Bill Mechanic On Movie Biz: Big Problems & A Few Suggestions On How To Fix Them

Editors Note: Bill Mechanic is chairman and CEO of Pandemonium Films and a former top executive at Paramount, Disney and chairman and CEO of Fox Filmed Entertainment when the studio generated Die Hard With A Vengeance, Independence Day and Titanic. He most recently produced Best Picture Oscar nominee Hacksaw Ridge. He was moved to weigh in after all the noise about windowing that came out of the just-wrapped CinemaCon.

The industry is in big trouble. Yes, that’s perhaps the only thing everyone can agree upon.
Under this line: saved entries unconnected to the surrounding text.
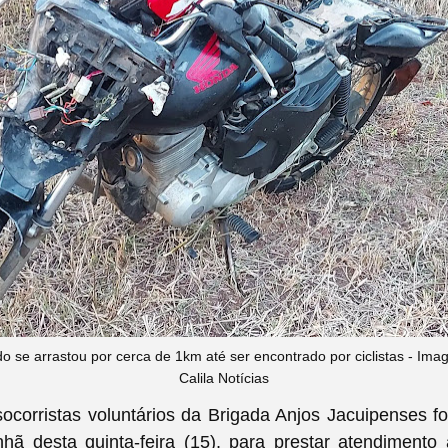
rido se arrastou por cerca de 1km até ser encontrado por ciclistas - I
Calila Notícias
ocorristas voluntários da Brigada Anjos Jacuipenses f
nhã desta quinta-feira (15), para prestar atendimen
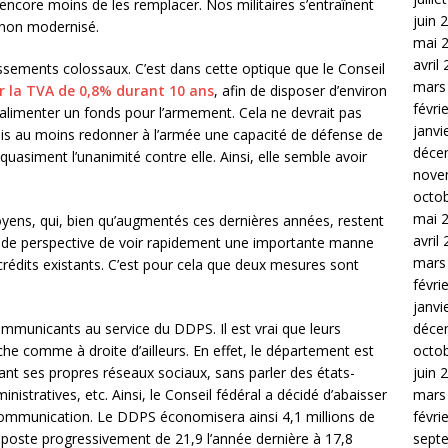
 encore moins de les remplacer. Nos militaires s’entraînent
juin 
 non modernisé.
mai 
avril
tissements colossaux. C’est dans cette optique que le Conseil
mars
 la TVA de 0,8% durant 10 ans
, afin de disposer d’environ
févri
 alimenter un fonds pour l’armement. Cela ne devrait pas
janvi
is au moins redonner à l’armée une capacité de défense de
déce
uasiment l’unanimité contre elle. Ainsi, elle semble avoir
nove
octo
mai 
oyens, qui, bien qu’augmentés ces dernières années, restent
avril
ue de perspective de voir rapidement une importante manne
mars
es crédits existants. C’est pour cela que deux mesures sont
févri
janvi
déce
mmunicants au service du DDPS. Il est vrai que leurs
octo
che comme à droite d’ailleurs. En effet, le département est
juin 
yant ses propres réseaux sociaux, sans parler des états-
mars
nistratives, etc. Ainsi, le Conseil fédéral a décidé d’abaisser
févri
communication. Le DDPS économisera ainsi 4,1 millions de
sept
poste progressivement de 21,9 l’année dernière à 17,8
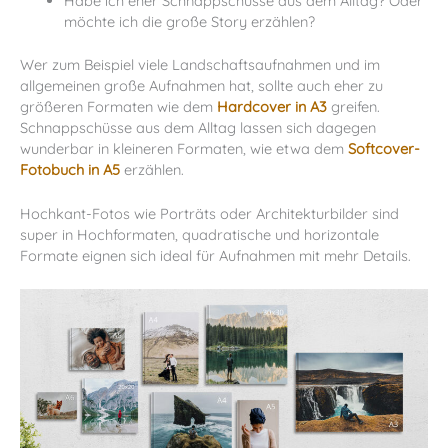
Habe ich eher Schnappschüsse aus dem Alltag? Oder
möchte ich die große Story erzählen?
Wer zum Beispiel viele Landschaftsaufnahmen und im
allgemeinen große Aufnahmen hat, sollte auch eher zu
größeren Formaten wie dem
Hardcover in A3
greifen.
Schnappschüsse aus dem Alltag lassen sich dagegen
wunderbar in kleineren Formaten, wie etwa dem
Softcover-
Fotobuch in A5
erzählen.
Hochkant-Fotos wie Porträts oder Architekturbilder sind
super in Hochformaten, quadratische und horizontale
Formate eignen sich ideal für Aufnahmen mit mehr Details.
Never has there been a more problematic time with a less certain future.

What isn’t unanimous are the reasons why. The prevailing sentiment is digital has changed the business—and the sky is falling. The movie business is being treated as an endangered species.

But those sentiments are virtually identical to those during the advent of television and then again when home entertainment (remember “HBO: The Monster that Bulldozed Hollywood” or “Home video will kill theatrical?”) burst on the scene. New technology, properly addressed, should not be a threat but an avenue of advantage. Assimilate change instead of seeing it either as a conqueror or destroyer. Never rush into its arms nor surrender to it. Size it up. Figure it out.
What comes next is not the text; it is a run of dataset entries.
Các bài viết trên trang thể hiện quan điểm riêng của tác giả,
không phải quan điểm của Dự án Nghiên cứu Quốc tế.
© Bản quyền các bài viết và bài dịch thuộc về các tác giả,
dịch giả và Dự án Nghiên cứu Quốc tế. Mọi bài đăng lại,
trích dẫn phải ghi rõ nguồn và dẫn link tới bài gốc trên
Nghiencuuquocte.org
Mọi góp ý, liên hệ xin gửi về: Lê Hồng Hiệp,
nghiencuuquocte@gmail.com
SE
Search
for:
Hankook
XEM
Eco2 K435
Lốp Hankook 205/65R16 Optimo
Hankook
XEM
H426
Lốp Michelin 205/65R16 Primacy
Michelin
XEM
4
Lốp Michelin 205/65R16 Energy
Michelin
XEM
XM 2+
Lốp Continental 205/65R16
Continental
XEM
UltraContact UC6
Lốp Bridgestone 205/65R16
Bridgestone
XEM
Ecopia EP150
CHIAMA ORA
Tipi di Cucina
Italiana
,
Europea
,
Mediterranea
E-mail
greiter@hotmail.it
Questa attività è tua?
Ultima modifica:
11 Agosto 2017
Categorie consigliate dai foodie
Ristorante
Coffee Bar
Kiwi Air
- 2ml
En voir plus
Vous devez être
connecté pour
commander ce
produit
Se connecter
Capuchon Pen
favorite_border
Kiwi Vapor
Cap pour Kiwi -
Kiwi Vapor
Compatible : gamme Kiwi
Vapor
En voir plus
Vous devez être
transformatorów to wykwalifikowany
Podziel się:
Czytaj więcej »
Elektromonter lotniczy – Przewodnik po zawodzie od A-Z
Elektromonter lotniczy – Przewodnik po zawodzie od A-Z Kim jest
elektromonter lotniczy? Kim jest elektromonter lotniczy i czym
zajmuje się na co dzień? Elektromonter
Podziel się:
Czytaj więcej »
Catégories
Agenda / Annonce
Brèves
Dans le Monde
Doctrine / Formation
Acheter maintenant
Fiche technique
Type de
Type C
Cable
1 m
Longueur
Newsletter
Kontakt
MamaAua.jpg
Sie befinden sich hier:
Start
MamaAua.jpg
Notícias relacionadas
From the high point of moviegoing as a leisure-time activity in 1939, movies have done this. Absorbed radio, TV, cable, subscription TV, DVD, the Internet. It has absorbed all the competitive forms of entertainment with minimal drop-off. Growth in revenues comes from expansion of theatres (overseas), ticket prices, and absorption of releases in after markets.
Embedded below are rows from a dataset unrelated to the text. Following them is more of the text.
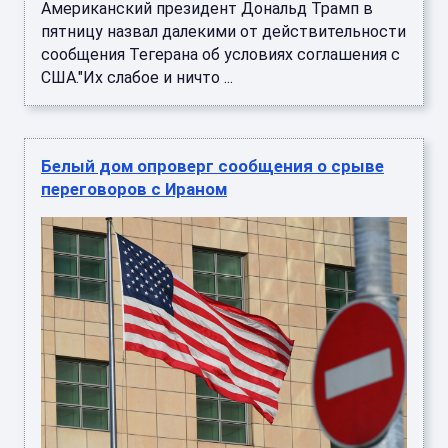
Американский президент Дональд Трамп в
пятницу назвал далекими от действительности
сообщения Тегерана об условиях соглашения с
США."Их слабое и ничто ...
Белый дом опроверг сообщения о срыве
переговоров с Ираном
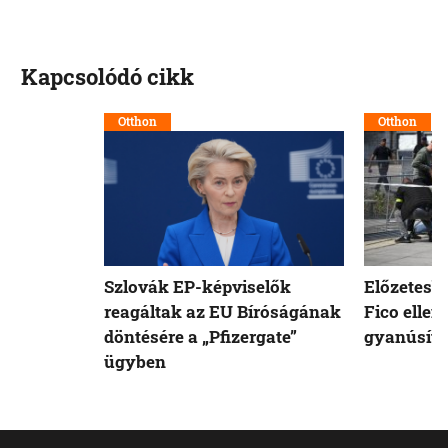
Kapcsolódó cikk
Otthon
Otthon
Szlovák EP-képviselők
Előzetesb
reagáltak az EU Bíróságának
Fico ellen
döntésére a „Pfizergate”
gyanúsíto
ügyben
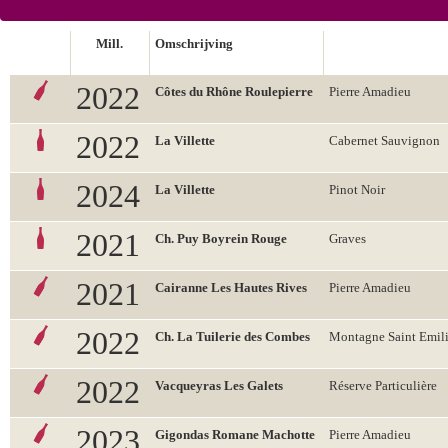
Mill.
Omschrijving
2022
Côtes du Rhône Roulepierre
Pierre Amadieu
2022
La Villette
Cabernet Sauvignon
2024
La Villette
Pinot Noir
2021
Ch. Puy Boyrein Rouge
Graves
2021
Cairanne Les Hautes Rives
Pierre Amadieu
2022
Ch. La Tuilerie des Combes
Montagne Saint Emil
2022
Vacqueyras Les Galets
Réserve Particulière
2023
Gigondas Romane Machotte
Pierre Amadieu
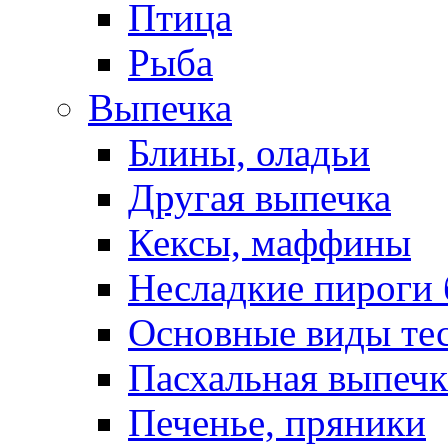
Птица
Рыба
Выпечка
Блины, оладьи
Другая выпечка
Кексы, маффины
Несладкие пироги 
Основные виды те
Пасхальная выпечк
Печенье, пряники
Is the digital future different? Perhaps, but I’d argue not inherently and that if it is, it’s a self-fulfilling prophecy. And that leads to what I believe is the biggest problem — in a word, leadership. That isn’t to say good people aren’t in positions of authority, but rather there is painfully little leadership in the movie business per se. The studio heads report into people that have no affinity for movies. As opposed to periods of change in the past, no one above the studio bosses have our specific industry solely in their purview. The studios, which essentially form the ecosystem of movies, have been swallowed lock, stock, and two smoking barrels by “pipes” (or, more correctly, by corporations whose main business is distribution). It’s not, “let’s figure out how we assimilate change;” it’s “how do we get it into our pipes quicker,” because we make our real money off the “pipes” not the content. Is it a surprise that Universal, owned by Comcast, or WB, soon to be owned by AT&T, are leading the way to the closing of windows with the least concern about impact on the movie business? (That was a rhetorical question). No, it’s not.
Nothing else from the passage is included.